GPs will begin to receive deliveries of Covid-19 vaccines this morning as the State’s rollout ramps up to include those aged over 85.
Vaccinations will take place in local GP practices or in one of 40 vaccination centres around the country, marking the first time that vaccines have been administered outside a hospital or nursing home setting in the Republic.
It is envisaged that up to 80,000 people aged over 85 will receive a jab from Pfizer/BioNTech or Moderna over the next three weeks.
Patients are “very keen” to receive the vaccine, chairman of the GP Committee of the Irish Medical Organisation, Dr Denis McCauley said.

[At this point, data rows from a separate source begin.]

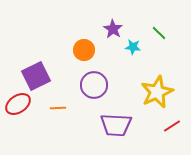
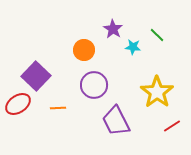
green line: moved 2 px left, 2 px down
purple square: rotated 20 degrees counterclockwise
yellow star: rotated 12 degrees counterclockwise
purple trapezoid: moved 4 px up; rotated 60 degrees clockwise
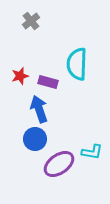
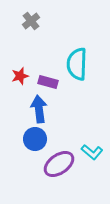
blue arrow: rotated 12 degrees clockwise
cyan L-shape: rotated 30 degrees clockwise
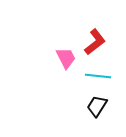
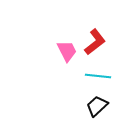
pink trapezoid: moved 1 px right, 7 px up
black trapezoid: rotated 15 degrees clockwise
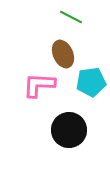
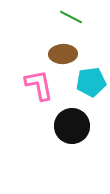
brown ellipse: rotated 68 degrees counterclockwise
pink L-shape: rotated 76 degrees clockwise
black circle: moved 3 px right, 4 px up
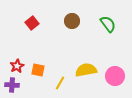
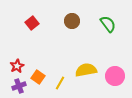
orange square: moved 7 px down; rotated 24 degrees clockwise
purple cross: moved 7 px right, 1 px down; rotated 24 degrees counterclockwise
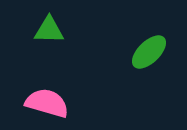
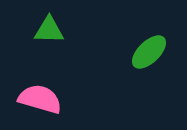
pink semicircle: moved 7 px left, 4 px up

When we ask them they will come
Dr McCauley told Newstalk Breakfast that of the 144 patients aged over 85 in his own practice, there had been “zero refusals.”
“When we ask them they will come,” he said.
Some practices had experienced an amazing response, with all their patients in this age group responding within three hours of receiving a text about the vaccine. “Clinics have been booked out.”
Either the patients themselves or members of their family were technology “savvy” and were responding to the texts, he said.
Dr McCauley anticipated that the first “needle in the arm” would probably be on Tuesday.
The Irish Times reports that vaccinations will begin either later today or tomorrow, depending on the times that vaccines arrive at GP practices.
Some 2,700 doses are due to be delivered to GP practices on Monday, among 106 clinics that will administer mostly Pfizer jabs.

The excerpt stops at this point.